I see, you aren’t differentiating between something created as a weapon and weaponizing otherwise peaceful objects.

> Except it does - because it literally can be trivially turned into an ICBM way easier that anything in our normal daily lives. Just like an airliner being hijacked can give a terrorist a huge cruise missile they otherwise would not.

I don’t think a Starship could be turned into an ICBM at all. Anyone who tried to replicate that trajectory in a Starship would be turned into jelly by G forces shortly before being incinerated by atmospheric drag.

> And ICBMs are not just dangerous because of nukes. But would also allow a non-state actor who somehow gets ahold of a nuke, or dirty bomb, or anthrax, or whatever to potentially deliver it in an ICBM way.

This is already possible with existing rockets. Is your concern that a terrorist would sneak a WMD onto a rocket? Because if they can do that they can also sneak it onto an airliner and do the same damage.

> But they could also be targeted at someone with actual nukes to force them into a response which could potentially kick off an actual nuclear war, yes?

How does Starship uniquely make this a possibility? Like someone hijacks a Starship in Texas and then suicide bombs Beijing in some kind of false flag operation? Starship is clearly not an ICBM. It doesn’t have the same flight characteristics and doesn’t originate at an ICBM site. China can see that.

Given the proposed capabilities of Starship I don’t see a novel threat. Our existing defense mechanisms remain effective.


wow.

Two paratroopers and some electronics can turn a passenger jet into a bomb carrying many kilotons of conventional explosive.

Trucks have blown up buildings. Anything is a weapon if you arm it.

Conversely...


> Two paratroopers and some electronics can turn a passenger jet into a bomb carrying many kilotons of conventional explosive.

A fully fueled 747 only carries about 190 tons of fuel and 140 tons of cargo. How do electronics turn that into kilotons of explosives?


Centitons of explosive then. Much like a Starship.

I don’t think jet fuel is as explosive as TNT so these two paratroopers would have to fill the cargo hold with tens of tons of explosives.

Jet fuel has significantly more total energy per unit of mass than TNT. 46 MJ/kg for Kerosene [https://en.m.wikipedia.org/wiki/Heat_of_combustion], and 14.5 MJ/KG for TNT [https://en.m.wikipedia.org/wiki/TNT].

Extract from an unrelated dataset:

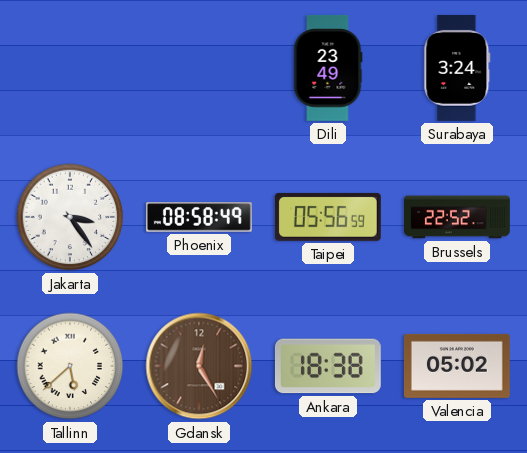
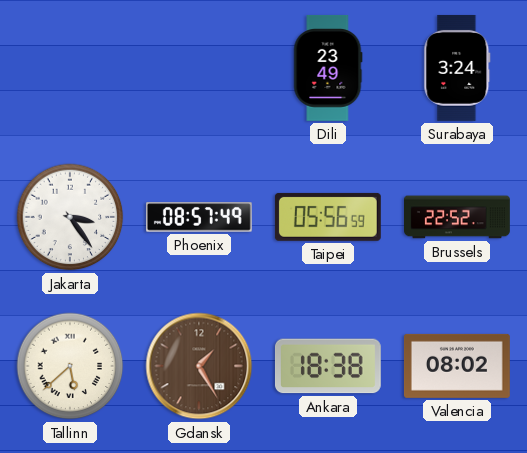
Phoenix: 08:58 -> 08:57
Gdansk: 12:25 -> 1:25
Valencia: 05:02 -> 08:02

Kerosene can be used to make a thermobaric bomb in the right conditions. It’s just just trickier to actually do than detonating TNT. Notably, TNT can certainly help accomplish making a thermobaric bomb.

Either way, the cargo capacity by weight for a 747 is still the same.


More energy =/= more explosive. Are the fuel tanks of a 747 conducive to creating a thermobaric bomb? By two paratroopers?

With some TNT or cutting charges and an electronic device (timer/detonator)?

I didn’t propose the initial idea, but it actually could probably work if the plane was flying [https://www.sciencedirect.com/science/article/pii/S001021802...], and [https://tetrazolelover.at.ua/WpnryInTheWoods/Zhang2015_Artic...]. You’d want to run some significant calculations first to get the airspeed/timing just right, but yeah.

It would be one hell of a show. Like a tactical nuke, probably.

Edit: did the math because I was curious. A fully fueled 747 contains approximately 9 trillion joules of energy worth of fuel (not counting any payload, or the energy in its aluminum fuselage - which would be significant). A ton of TNT equivalent is 4.181 gigajoules. So the fuel load of a 747, if properly detonated, would be “equivalent” to a 2KT nuclear bomb.

A 747 has a maximum payload capacity of an additional 100-120 tons.